We also tend to believe this is primarily how we, ourselves, learned.  But were the endless lectures really the ticket?  How much of the lectures from classes not in our discipline did we retain?  What was different?  Probably many things, but clearly this suggests that our own knowledge must have come from more than absorbing lectures.  We must let go of the simple notion that information transmission is really the way our students can best learn our material.  While it may have value, it can also be quite limited.  Recognizing this can motivate us to use other (perhaps more powerful) methods, such as showing.

Step Two: Consider what students can tell just by looking at us

Second, we need to recognize that this powerful method of learning, that is showing, is happening in our classrooms regardless of what else we try to do.  In fact, we need to ask ourselves what students are learning about our discipline just by looking at us.  If all we do is go on and on about this theory or that idea, regardless of whether they understand and remember those points, we may also be showing that all our field has to offer is an endless (and perhaps boring) catalog of terms and concepts.  But does this mass of knowledge reveal where our passion for this material comes from and why it still abides?  Does it really show students (not just tell them) why our content is so important to the world?  If not, the question becomes how we can be more thoughtful and effective in showing our disciplinary worldview and its power, and not just by describing it.

Step Three: Find ways to show our students more

Third, we need to look for ways and places where we can better harness the power of showing in the classroom.  Examples:

What images (instead of just words) do we provide students that really reveal our disciplinary worlds?  Our brain focuses more powerfully on what we see than what we hear.  How can we make such images more central in our daily classes? 

What inspires students to reflect?  Beyond feeding students content, can we encourage the kinds of reflection we have engaged in that excites and sustains our fascination with the field?  Do we ever reveal our own inner struggles and triumphs, demonstrate the process of reflecting, and show its effects on our motivation and understanding?  Is there some way we can open a door for our students into the conversations we have with ourselves?  Imagine the power if we could inspire students to do this themselves (rather than just describing to them the results of our own reflections)?

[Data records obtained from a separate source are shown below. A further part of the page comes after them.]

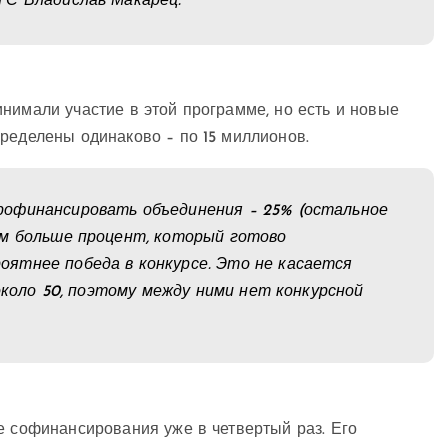
ГС Владислав Макарец.
нимали участие в этой программе, но есть и новые
ределены одинаково – по 15 миллионов.
рофинансировать объединения – 25% (остальное
ем больше процент, который готово
ятнее победа в конкурсе. Это не касается
 около 50, поэтому между ними нет конкурсной
е софинансирования уже в четвертый раз. Его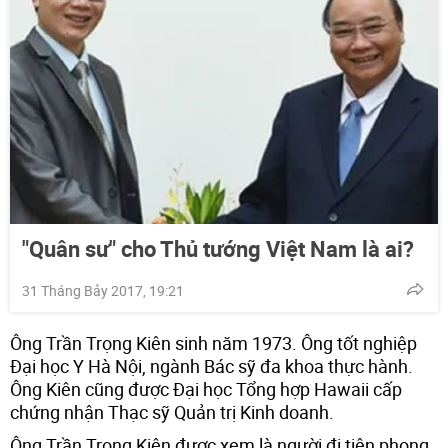
"Quân sư" cho Thủ tướng Việt Nam là ai?
31 Tháng Bảy 2017, 19:21
Ông Trần Trọng Kiên sinh năm 1973. Ông tốt nghiệp
Đại học Y Hà Nội, ngành Bác sỹ đa khoa thực hành.
Ông Kiên cũng được Đại học Tổng hợp Hawaii cấp
chứng nhận Thạc sỹ Quản trị Kinh doanh.
Ông Trần Trọng Kiên được xem là người đi tiên phong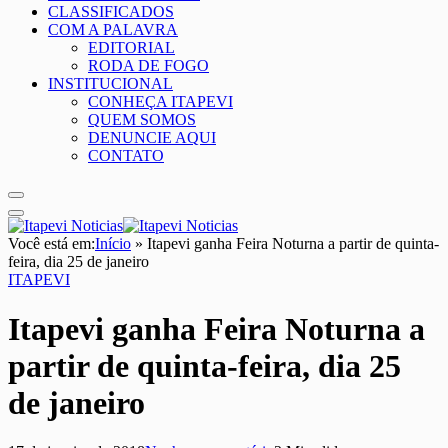
CLASSIFICADOS
COM A PALAVRA
EDITORIAL
RODA DE FOGO
INSTITUCIONAL
CONHEÇA ITAPEVI
QUEM SOMOS
DENUNCIE AQUI
CONTATO
Você está em:
Início
»
Itapevi ganha Feira Noturna a partir de quinta-
feira, dia 25 de janeiro
ITAPEVI
Itapevi ganha Feira Noturna a
partir de quinta-feira, dia 25
de janeiro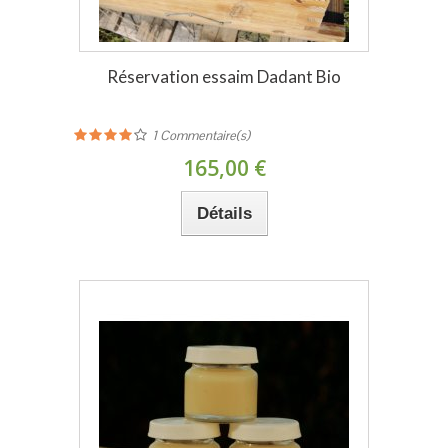
Réservation essaim Dadant Bio
1
Commentaire(s)
165,00 €
Détails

We have learned also (and perhaps more) from the kinds of experiences we have had in applying our disciplines in the wide world.  Are there ways to provide experiences as well as information, even within the confines of the classroom?  How much more memorable are experiences than memorized information?  Might such experiences make presented concepts and content come alive?

There are likely many ways to reveal, not just talk about, our critical content.  The chicken didn’t just tell the squirrel how to cross that road.  The chicken supplied a demonstration, provided an image, revealed the process by his action, and in so doing invited the squirrel to engage in the experience of crossing the road.  Can we likewise show our students how to cross our disciplinary roads to open their way to a wider world on the other side?

Jack Hill is a professor of psychology at Morningside College in Sioux City, IA.  He is chair of the Department of Social Sciences and has a PhD in Counseling Psychology.